The first book in the Lonely Planet empire is still one of the best books to buy for travelling in South East Asia. This 988-page mammoth is full of detailed information about every country in South East Asia and great information on traveling between them.
I have mostly used the book while living in Cambodia and not only did I go to places recommended by Lonely Planet, but I often found myself at recommended places incidentally, just because they happened to be a hot-spot in town.
They also do a great job of giving admission prices and information about the big tourist sites, and their Angkor Wat, Siem Reap guide is perfect for people who want a quick but thorough guide rather than an entire book on the subject. Lonely Planet is never intended to be used as a sole guide, but as a starting point, and in that it is excellent.

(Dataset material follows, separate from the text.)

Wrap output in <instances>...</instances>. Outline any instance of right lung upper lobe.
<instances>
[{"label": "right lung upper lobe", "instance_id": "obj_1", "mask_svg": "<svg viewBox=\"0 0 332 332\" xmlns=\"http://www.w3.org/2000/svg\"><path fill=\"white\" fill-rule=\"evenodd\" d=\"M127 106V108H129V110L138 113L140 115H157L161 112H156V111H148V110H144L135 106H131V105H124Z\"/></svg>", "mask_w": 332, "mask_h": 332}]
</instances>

The hotels and hostels recommended in Lonely Planet South East Asia on a Shoestring are good, but due to the nature of publishing, sometimes doesn’t have the most up-to-date information. For example, sometimes the most popular guesthouses in town have sprung up recently and haven’t been listed yet. And others are so small, they probably will never make the guide. However, the recommended houses are inexpensive, good quality, and in the best parts of town for a traveler. If it’s in Lonely Planet it’s probably going to be clean, busy, and good value.

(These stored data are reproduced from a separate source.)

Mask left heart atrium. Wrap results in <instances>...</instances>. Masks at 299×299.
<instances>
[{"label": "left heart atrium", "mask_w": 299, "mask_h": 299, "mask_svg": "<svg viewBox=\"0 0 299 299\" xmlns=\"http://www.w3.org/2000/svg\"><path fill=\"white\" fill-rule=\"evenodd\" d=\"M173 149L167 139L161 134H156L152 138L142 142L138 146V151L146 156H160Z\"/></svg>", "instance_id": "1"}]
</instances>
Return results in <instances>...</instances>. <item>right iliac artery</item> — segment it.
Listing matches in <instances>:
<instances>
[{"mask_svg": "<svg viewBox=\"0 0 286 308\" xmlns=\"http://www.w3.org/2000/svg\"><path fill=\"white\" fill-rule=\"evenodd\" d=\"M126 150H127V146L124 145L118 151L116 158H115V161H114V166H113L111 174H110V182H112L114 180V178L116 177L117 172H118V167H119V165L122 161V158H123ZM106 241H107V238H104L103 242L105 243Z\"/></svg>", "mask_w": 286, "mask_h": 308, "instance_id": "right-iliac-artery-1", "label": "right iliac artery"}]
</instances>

The South East Asia restaurants that they recommend are often on the same street as plenty of other good spots to eat, so they’re really guiding the reader to good parts of town rather than just to specific eateries. With a 900+ page guide to 11 South East Asian countries this is probably the most economical way to go about it and it works. They also list places where a lonely traveler is likely to meet like-minded people to make friends with for the night, the rest of the journey, or even for life.

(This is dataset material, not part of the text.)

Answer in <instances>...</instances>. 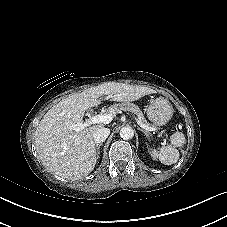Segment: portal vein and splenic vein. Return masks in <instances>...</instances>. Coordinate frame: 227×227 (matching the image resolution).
<instances>
[{"label":"portal vein and splenic vein","mask_w":227,"mask_h":227,"mask_svg":"<svg viewBox=\"0 0 227 227\" xmlns=\"http://www.w3.org/2000/svg\"><path fill=\"white\" fill-rule=\"evenodd\" d=\"M112 119H113V115L112 114H99V115H95V116L90 117L84 123L81 122V123L73 124L70 127L74 131L78 132V131L83 130L86 127L90 126L91 124H97V123L108 124V123H110L112 121ZM135 120H136L137 124L140 127L144 128V129H146L148 131H157V129L155 127L147 125V124H144V123H142L140 120H138L136 118H135ZM162 134H163V132H161V135Z\"/></svg>","instance_id":"1"}]
</instances>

One of the best things about the Lonely Planet South East Asia on a Shoestring guide is that each country’s guide is written by someone who has spent many, many years living and traveling in that particular nation. They know the areas and this is reflected in their diverse recommendations and spot-on descriptions.
Another fanastic feature of the Lonely Planet South East Asia on a Shoestring guide is their lists of places to dine or shop for a cause. The book is sprinkled with lists of charity-run shops, restaurants, and cafes where you can enjoy a local experience while giving back. Their historical and cultural introductions are also invaluable. The guide manages to present a thorough and educational background without boring the reader with a 300-page thesis. They tell the reader what they need to know and often refer back to the information when it becomes relevant throughout the guide. LP really tries to emphasize holistic experience, not just seeing the sights and visiting the bars, but understanding- or at least attempting to understand- the cultural and historical context of the people and places.
I love my Lonely Planet Asia on a Shoestring guide, and judging from the amount of them I see running around town, other travelers love them too. The guide is a little big to be traveling with though, so if you can, get it on a Kindle. However, big or small, it is definitely the best $25 you’ll spend before heading on your big Southeast Asia adventure.